I only found this after making a typo when testing commands and is so incorrect it would really be a users error, and I know we can't cover every eventuality, but mentioning it anyway for info.
c:\source \\servername\c$ /E /R:15
c:\source \\xpsdsktop\folder /E /R:15
So while technically the regex can accommodate those invalid inputs and cleansing them would likely be pretty trivial, my goal was to only cleanse and handle standard and proper inputs. Otherwise the possibilities are endless.
So while technically the regex can accommodate those invalid inputs and cleansing them would likely be pretty trivial, my goal was to only cleanse and handle standard and proper inputs. Otherwise the possibilities are endless.
That makes perfect sense and is exactly what I thought you would say, but just mentioning things as I find them.
2
Bearing in mind I totally agree with your previous response, but is there at least a simple way of just ensuring that a user doesn't try and parse a string which is completely invalid, because using TryParse you can pass something like the below (e.g. complete gobbledygook and it comes back as True!
Dim t As RoboCommand = Nothing
Dim x = RoboCommandParser.TryParse("gfgfgfgfdgfdge4t434rty436464646", t)
Okay I have spent several hours today fully testing parsing across all my usage cases and it is now working fine for all UNC path variations I have tried, so thanks again for looking at this, much appreciated.

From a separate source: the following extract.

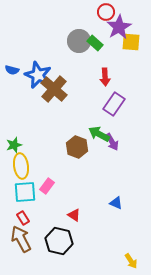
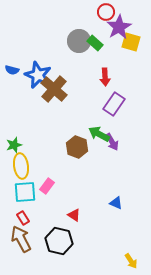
yellow square: rotated 12 degrees clockwise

Good feedback on the TryParse.
The reason this was successful is because current iteration ignores if both source and destination were not found, and only errors if one is found and other is not.
This can be modified to require source/destination arguments for TryParse, and ignore them (as currently does) for ParseOptions
@RFBomb - Hi Robert, hope you are well. When you have a few spare moments (I know you are busy), could you do whatever is required to #207 to allow me to merge it in if possible? Anything I can do to help just let me know, I have already extensively tested it and all seems okay so far.
I think it's mostly complete. But these changes were mostly thrown together, and I'm going to give them a polish/review of my own before I say go ahead.
I've been at a trade show for a few weeks, so haven't had much time to dedicate to any projects.